BEGIN Task input

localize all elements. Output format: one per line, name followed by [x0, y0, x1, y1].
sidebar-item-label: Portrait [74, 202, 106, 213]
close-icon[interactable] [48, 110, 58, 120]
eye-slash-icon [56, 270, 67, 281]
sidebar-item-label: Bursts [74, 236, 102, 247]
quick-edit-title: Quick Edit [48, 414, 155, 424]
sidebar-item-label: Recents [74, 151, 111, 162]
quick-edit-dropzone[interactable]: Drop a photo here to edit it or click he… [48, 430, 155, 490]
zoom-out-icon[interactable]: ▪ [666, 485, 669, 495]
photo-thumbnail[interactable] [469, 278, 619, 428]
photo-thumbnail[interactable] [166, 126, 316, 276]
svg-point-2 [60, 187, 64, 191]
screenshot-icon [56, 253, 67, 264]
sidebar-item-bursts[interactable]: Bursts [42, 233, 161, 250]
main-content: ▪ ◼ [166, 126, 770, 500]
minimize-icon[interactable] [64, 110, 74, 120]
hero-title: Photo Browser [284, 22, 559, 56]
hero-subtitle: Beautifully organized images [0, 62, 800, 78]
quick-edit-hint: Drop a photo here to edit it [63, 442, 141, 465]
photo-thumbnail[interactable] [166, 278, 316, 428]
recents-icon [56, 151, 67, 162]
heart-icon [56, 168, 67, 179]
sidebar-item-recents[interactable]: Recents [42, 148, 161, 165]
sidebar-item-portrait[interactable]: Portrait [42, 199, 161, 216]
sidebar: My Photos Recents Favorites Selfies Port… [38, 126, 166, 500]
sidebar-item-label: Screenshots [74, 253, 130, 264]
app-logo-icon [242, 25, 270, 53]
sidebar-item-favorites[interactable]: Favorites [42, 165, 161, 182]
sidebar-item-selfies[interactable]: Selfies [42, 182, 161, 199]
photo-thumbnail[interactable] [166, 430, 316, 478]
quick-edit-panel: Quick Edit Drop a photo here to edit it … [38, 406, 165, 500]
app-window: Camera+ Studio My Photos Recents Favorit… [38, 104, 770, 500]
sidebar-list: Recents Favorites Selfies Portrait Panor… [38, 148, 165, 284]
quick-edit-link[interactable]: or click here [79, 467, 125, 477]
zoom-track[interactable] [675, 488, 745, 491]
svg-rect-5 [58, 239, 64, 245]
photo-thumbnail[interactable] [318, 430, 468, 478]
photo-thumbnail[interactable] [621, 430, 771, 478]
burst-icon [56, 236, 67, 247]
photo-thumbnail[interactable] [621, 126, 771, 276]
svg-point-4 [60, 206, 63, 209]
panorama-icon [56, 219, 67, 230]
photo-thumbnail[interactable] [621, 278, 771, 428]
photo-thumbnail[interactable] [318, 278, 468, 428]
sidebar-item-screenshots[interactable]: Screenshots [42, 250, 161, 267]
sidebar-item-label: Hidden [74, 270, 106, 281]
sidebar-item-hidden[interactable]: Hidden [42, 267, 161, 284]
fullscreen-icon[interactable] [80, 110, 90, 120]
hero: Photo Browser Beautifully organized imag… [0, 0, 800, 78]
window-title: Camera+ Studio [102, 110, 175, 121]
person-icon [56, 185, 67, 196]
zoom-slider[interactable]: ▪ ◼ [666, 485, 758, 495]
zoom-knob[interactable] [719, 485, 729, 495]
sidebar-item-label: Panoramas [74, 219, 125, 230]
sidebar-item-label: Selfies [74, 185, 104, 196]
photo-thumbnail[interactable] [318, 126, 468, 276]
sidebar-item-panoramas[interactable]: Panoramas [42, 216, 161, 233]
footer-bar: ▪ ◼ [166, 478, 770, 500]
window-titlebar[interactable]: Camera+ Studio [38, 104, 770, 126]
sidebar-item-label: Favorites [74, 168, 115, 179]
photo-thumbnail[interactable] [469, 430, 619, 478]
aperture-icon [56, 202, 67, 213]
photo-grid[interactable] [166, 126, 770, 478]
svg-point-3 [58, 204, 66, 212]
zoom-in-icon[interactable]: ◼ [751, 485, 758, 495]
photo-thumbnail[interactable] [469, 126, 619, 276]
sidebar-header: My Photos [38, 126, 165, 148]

END Task input
BEGIN Task input

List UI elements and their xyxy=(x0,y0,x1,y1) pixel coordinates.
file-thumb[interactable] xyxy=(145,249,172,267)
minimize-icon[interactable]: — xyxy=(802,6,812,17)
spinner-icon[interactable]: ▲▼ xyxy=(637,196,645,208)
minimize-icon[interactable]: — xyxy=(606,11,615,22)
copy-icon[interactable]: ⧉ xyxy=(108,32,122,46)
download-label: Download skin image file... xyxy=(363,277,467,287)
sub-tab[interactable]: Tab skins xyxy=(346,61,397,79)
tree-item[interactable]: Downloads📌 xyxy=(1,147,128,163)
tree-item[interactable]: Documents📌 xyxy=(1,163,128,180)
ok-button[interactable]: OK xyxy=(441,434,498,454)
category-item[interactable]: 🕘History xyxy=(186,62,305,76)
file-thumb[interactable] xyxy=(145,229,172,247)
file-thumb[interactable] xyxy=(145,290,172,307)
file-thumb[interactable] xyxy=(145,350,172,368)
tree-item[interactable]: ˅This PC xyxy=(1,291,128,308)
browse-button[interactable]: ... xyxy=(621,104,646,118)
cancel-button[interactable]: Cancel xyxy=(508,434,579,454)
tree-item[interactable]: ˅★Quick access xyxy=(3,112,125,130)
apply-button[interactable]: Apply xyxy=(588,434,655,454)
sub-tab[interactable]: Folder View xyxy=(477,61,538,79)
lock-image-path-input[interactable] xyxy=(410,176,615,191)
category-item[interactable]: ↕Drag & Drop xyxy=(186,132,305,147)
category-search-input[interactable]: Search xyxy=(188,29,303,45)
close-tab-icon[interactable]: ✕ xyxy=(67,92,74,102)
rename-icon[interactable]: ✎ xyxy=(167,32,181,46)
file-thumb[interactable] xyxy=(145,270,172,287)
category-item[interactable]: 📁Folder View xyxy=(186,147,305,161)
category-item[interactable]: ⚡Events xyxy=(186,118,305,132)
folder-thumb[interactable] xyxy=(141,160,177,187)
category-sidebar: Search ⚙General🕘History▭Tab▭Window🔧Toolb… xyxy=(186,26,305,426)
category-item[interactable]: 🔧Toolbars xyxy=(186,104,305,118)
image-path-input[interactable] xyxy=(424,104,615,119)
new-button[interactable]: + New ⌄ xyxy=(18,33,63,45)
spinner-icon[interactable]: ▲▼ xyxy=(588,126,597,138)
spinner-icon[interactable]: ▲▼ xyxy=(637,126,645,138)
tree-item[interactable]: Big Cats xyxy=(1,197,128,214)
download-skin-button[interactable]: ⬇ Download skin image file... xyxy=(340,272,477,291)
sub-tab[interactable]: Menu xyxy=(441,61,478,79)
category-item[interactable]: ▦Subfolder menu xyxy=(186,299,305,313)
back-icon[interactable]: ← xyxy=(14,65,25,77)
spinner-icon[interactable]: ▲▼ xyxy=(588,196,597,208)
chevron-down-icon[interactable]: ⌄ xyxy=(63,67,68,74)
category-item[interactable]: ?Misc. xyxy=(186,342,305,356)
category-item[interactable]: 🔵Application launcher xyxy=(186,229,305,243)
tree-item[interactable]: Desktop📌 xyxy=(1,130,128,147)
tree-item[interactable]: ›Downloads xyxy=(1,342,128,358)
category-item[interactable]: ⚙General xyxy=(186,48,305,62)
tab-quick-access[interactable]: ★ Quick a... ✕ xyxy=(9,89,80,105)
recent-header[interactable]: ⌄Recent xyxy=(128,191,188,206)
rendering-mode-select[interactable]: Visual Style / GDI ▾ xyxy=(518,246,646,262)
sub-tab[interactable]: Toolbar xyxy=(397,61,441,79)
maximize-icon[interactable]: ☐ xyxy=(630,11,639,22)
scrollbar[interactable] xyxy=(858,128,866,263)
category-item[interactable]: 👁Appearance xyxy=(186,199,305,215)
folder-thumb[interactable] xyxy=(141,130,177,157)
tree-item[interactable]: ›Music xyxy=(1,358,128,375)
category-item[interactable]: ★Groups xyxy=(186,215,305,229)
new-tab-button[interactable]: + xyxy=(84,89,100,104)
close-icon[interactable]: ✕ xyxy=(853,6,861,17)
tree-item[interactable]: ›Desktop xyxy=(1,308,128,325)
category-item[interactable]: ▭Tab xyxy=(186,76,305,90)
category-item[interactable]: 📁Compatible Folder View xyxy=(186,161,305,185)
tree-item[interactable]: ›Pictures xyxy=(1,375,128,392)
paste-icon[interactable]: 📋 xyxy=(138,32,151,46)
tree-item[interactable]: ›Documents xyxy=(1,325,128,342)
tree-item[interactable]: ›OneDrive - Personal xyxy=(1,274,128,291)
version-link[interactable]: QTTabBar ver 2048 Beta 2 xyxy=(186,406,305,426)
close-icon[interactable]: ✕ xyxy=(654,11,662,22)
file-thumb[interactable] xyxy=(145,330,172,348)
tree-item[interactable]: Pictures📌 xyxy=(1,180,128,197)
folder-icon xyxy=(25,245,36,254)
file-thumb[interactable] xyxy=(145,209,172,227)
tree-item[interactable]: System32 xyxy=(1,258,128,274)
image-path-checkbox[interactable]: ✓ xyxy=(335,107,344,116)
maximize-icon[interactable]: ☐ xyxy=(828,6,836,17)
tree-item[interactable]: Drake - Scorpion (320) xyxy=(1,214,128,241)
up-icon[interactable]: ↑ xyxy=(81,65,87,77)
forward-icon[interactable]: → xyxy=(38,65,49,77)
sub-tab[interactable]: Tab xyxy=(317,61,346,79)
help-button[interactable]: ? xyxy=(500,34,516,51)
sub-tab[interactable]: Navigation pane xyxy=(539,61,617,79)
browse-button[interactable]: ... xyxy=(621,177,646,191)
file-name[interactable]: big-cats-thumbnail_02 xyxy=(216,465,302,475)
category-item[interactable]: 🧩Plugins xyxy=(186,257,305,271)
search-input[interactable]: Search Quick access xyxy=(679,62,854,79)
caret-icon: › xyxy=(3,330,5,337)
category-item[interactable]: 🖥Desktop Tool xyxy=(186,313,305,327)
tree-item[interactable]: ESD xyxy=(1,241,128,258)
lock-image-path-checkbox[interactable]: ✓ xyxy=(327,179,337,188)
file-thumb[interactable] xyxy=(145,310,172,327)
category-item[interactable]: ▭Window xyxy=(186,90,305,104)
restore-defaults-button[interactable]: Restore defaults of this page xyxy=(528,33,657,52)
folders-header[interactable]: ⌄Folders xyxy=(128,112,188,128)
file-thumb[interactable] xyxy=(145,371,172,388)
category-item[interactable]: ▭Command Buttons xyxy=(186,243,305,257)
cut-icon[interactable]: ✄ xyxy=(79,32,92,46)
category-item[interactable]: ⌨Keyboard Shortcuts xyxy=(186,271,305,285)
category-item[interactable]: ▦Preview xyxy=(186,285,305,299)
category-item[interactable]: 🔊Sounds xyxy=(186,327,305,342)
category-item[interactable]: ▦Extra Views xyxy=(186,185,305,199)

END Task input

▶ [What you are asked to do]:
Look through the material above for "Portrait" and copy the lines that have it.

▶ [Written response]:
sidebar-item-label: Portrait [74, 202, 106, 213]
sidebar-item-portrait[interactable]: Portrait [42, 199, 161, 216]
sidebar-list: Recents Favorites Selfies Portrait Panor… [38, 148, 165, 284]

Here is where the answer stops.